Die Angst, der Tod und die Freiheit
Mein siebenjähriger, 500 Kilometer entfernt wohnender Enkel hat schon verstanden, wie das geht: „Wir haben keine Angst vor Corona“, krähte er durchs Telefon, „Ihr könnt uns ruhig mal besuchen kommen.“ - Mit solch charmanter Werbung macht man sich natürlich beliebt bei den Großeltern, aber er und seine Familie (inkl. Großeltern) gehören tatsächlich zu den Menschen, die angesichts der Bedrohung durch die Pandemie nicht gleich in Hysterie verfallen. Oder verdrängen wir da nur etwas?
Die in knallrote Klamotten gesteckten Schauspieler in Johan Simons‘ Inszenierung von Elias Canettis selten gespieltem Stück Die Befristeten formieren sich in den Seitentüren des Parketts. „Wir sind dankbar!“, skandieren sie im Chor. „Wir haben keine Angst.
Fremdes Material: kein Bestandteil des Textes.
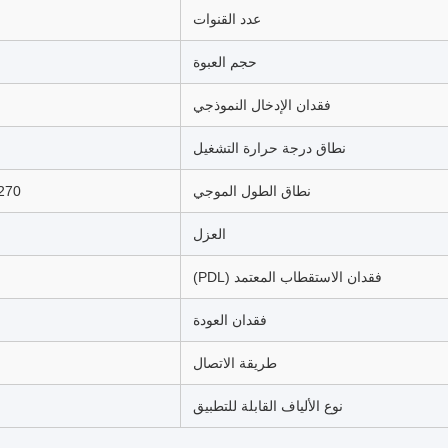
عدد القنوات
حجم العبوة
فقدان الإدخال النموذجي
نطاق درجة حرارة التشغيل
نطاق الطول الموجي
1270 نانومتر ~ 1610 نانومتر (متوا
العزل
فقدان الاستقطاب المعتمد (PDL)
فقدان العودة
طريقة الاتصال
نوع الألياف القابلة للتطبيق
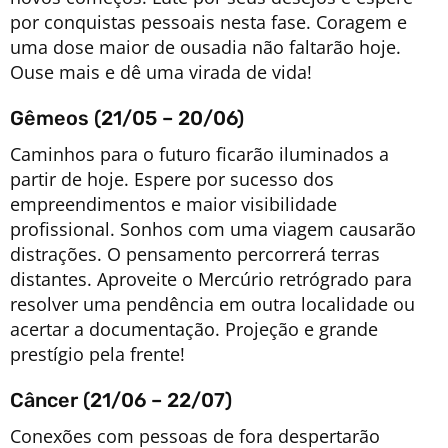
por conquistas pessoais nesta fase. Coragem e
uma dose maior de ousadia não faltarão hoje.
Ouse mais e dê uma virada de vida!
Gêmeos (21/05 – 20/06)
Caminhos para o futuro ficarão iluminados a
partir de hoje. Espere por sucesso dos
empreendimentos e maior visibilidade
profissional. Sonhos com uma viagem causarão
distrações. O pensamento percorrerá terras
distantes. Aproveite o Mercúrio retrógrado para
resolver uma pendência em outra localidade ou
acertar a documentação. Projeção e grande
prestígio pela frente!
Câncer (21/06 – 22/07)
Conexões com pessoas de fora despertarão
Wir wissen, was uns bevorsteht.“ Denn sie kennen den „Augenblick“: So lautet die euphemistische Bezeichnung für den Eintritt des Todes. In Canettis Zukunfts-Gesellschaft nennt man den Tod nicht beim Namen, und der eigene Name besteht nur aus einer Zahl. Sie bezeichnet das Lebensalter, das die Person erreichen wird. Es ist vermerkt auf einem Zettel, der in einer Kapsel eingeschlossen ist, die die Menschen um den Hals tragen. Nur der Kapselan darf sie öffnen, um den Hinterbliebenen zu bestätigen, dass alles mit rechten Dingen zugegangen ist, der Tod also im richtigen Moment eingetreten ist. Grauenvoll erscheint die Erinnerung an frühere Zeiten, als man sein Todesdatum noch nicht kannte und man kaum vor die Tür gehen konnte, ohne um sein Leben zu fürchten. In der neuen Gesellschaft lebt man in absoluter Sicherheit. Und somit glücklich. Oder verdrängen die Menschen da etwas?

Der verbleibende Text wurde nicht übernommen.